Black-box Adversarial Attacks on Monocular Depth Estimation Using Evolutionary Multi-objective Optimization
This research addresses the vulnerability of monocular depth estimation DNNs to black-box adversarial attacks, which is a significant concern for the robustness and security of these systems in real-world applications.
This paper introduces a black-box adversarial attack method for monocular depth estimation DNNs, operating with only output depth maps. The method successfully attacked two different DNNs trained on indoor and outdoor scenes without requiring knowledge of their architecture or training data.
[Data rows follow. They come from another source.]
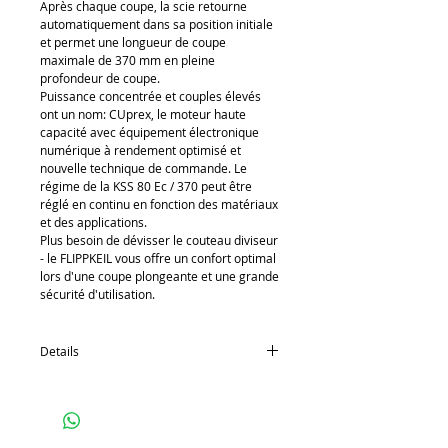
Après chaque coupe, la scie retourne 
automatiquement dans sa position initiale 
et permet une longueur de coupe 
maximale de 370 mm en pleine 
profondeur de coupe.
Puissance concentrée et couples élevés 
ont un nom: CUprex, le moteur haute 
capacité avec équipement électronique 
numérique à rendement optimisé et 
nouvelle technique de commande. Le 
régime de la KSS 80 Ec / 370 peut être 
réglé en continu en fonction des matériaux 
et des applications.
Plus besoin de dévisser le couteau diviseur 
- le FLIPPKEIL vous offre un confort optimal 
lors d'une coupe plongeante et une grande 
sécurité d'utilisation.
Details
Puissance absorbée nominale 2.300 W
Moteur universel 230 V / 50 Hz
Régime nominal à vide 2.250 - 4.400 1/min
Profondeur de coupe 0 - 82 mm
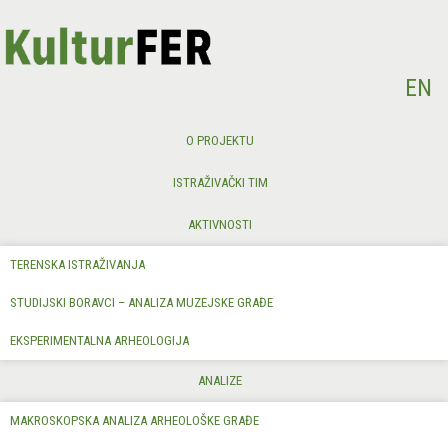
Odaberite svoj jezik
EN
O PROJEKTU
ISTRAŽIVAČKI TIM
AKTIVNOSTI
TERENSKA ISTRAŽIVANJA
STUDIJSKI BORAVCI – ANALIZA MUZEJSKE GRAĐE
EKSPERIMENTALNA ARHEOLOGIJA
ANALIZE
MAKROSKOPSKA ANALIZA ARHEOLOŠKE GRAĐE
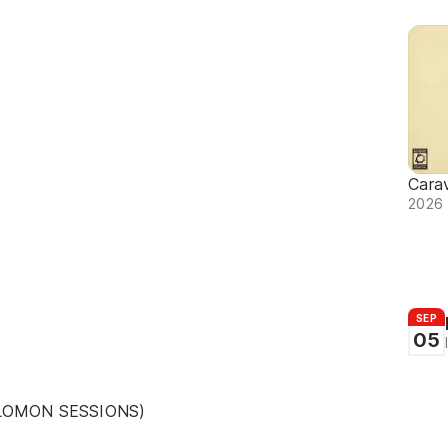
Cara
2026 
SEP
05
SALOMON SESSIONS)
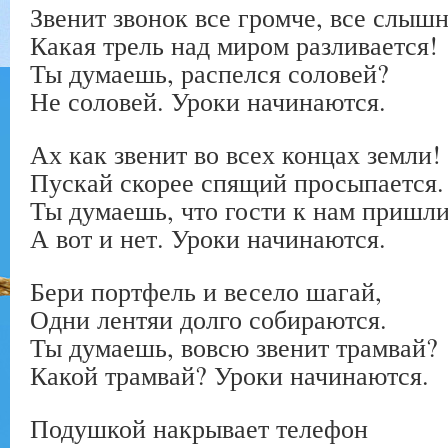
Звенит звонок все громче, все слышн
Какая трель над миром разливается!
Ты думаешь, распелся соловей?
Не соловей. Уроки начинаются.
Ах как звенит во всех концах земли!
Пускай скорее спящий просыпается.
Ты думаешь, что гости к нам пришл
А вот и нет. Уроки начинаются.
Бери портфель и весело шагай,
Одни лентяи долго собираются.
Ты думаешь, вовсю звенит трамвай?
Какой трамвай? Уроки начинаются.
Подушкой накрывает телефон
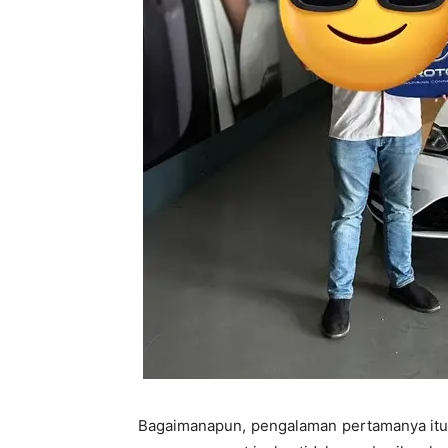
Bagaimanapun, pengalaman pertamanya itu 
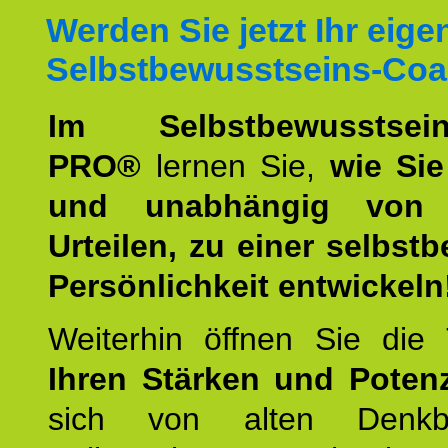
Werden Sie jetzt Ihr eige
Selbstbewusstseins-Coa
Im Selbstbewusstseins
PRO®
lernen Sie,
wie Sie
und unabhängig von 
Urteilen, zu einer selbst
Persönlichkeit entwickeln
Weiterhin öffnen Sie di
Ihren Stärken und Potenz
sich von alten Denkbl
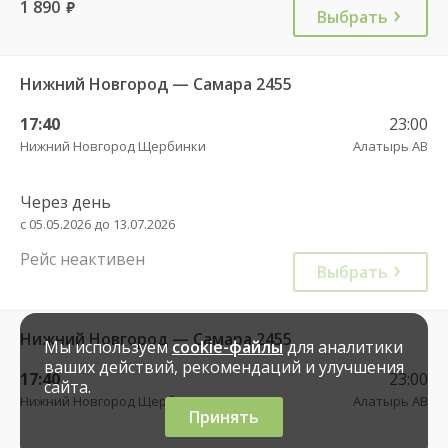
1 890
руб.
Выбрать
Нижний Новгород — Самара 2455
17:40
23:00
Нижний Новгород Щербинки
Алатырь АВ
Через день
с 05.05.2026 до 13.07.2026
Рейс неактивен
Выбрать
Нижний Новгород — Самара 2455
Мы используем
cookie-файлы
для аналитики
ваших действий, рекомендаций и улучшения
17:40
23:00
сайта.
Нижний Новгород Щербинки
Алатырь АВ
Принять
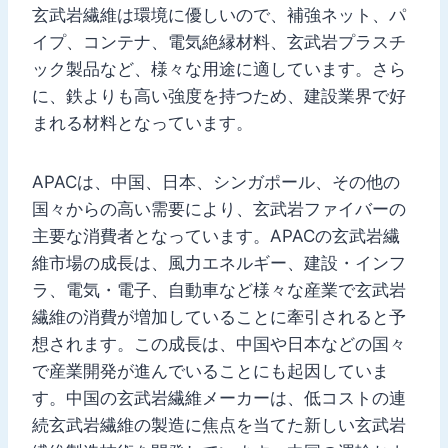
玄武岩繊維は環境に優しいので、補強ネット、パ
イプ、コンテナ、電気絶縁材料、玄武岩プラスチ
ック製品など、様々な用途に適しています。さら
に、鉄よりも高い強度を持つため、建設業界で好
まれる材料となっています。
APACは、中国、日本、シンガポール、その他の
国々からの高い需要により、玄武岩ファイバーの
主要な消費者となっています。APACの玄武岩繊
維市場の成長は、風力エネルギー、建設・インフ
ラ、電気・電子、自動車など様々な産業で玄武岩
繊維の消費が増加していることに牽引されると予
想されます。この成長は、中国や日本などの国々
で産業開発が進んでいることにも起因していま
す。中国の玄武岩繊維メーカーは、低コストの連
続玄武岩繊維の製造に焦点を当てた新しい玄武岩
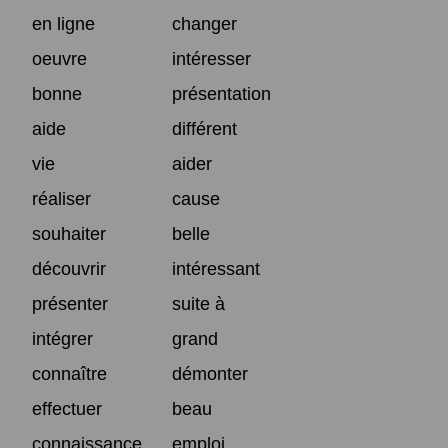
en ligne
changer
oeuvre
intéresser
bonne
présentation
aide
différent
vie
aider
réaliser
cause
souhaiter
belle
découvrir
intéressant
présenter
suite à
intégrer
grand
connaître
démonter
effectuer
beau
connaissance
emploi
This paper proposes an adversarial attack method to deep neural networks (DNNs) for monocular depth estimation, i.e., estimating the depth from a single image. Single image depth estimation has improved drastically in recent years due to the development of DNNs. However, vulnerabilities of DNNs for image classification have been revealed by adversarial attacks, and DNNs for monocular depth estimation could contain similar vulnerabilities. Therefore, research on vulnerabilities of DNNs for monocular depth estimation has spread rapidly, but many of them assume white-box conditions where inside information of DNNs is available, or are transferability-based black-box attacks that require a substitute DNN model and a training dataset. Utilizing Evolutionary Multi-objective Optimization, the proposed method in this paper analyzes DNNs under the black-box condition where only output depth maps are available. In addition, the proposed method does not require a substitute DNN that has a similar architecture to the target DNN nor any knowledge about training data used to train the target model. Experimental results showed that the proposed method succeeded in attacking two DNN-based methods that were trained with indoor and outdoor scenes respectively.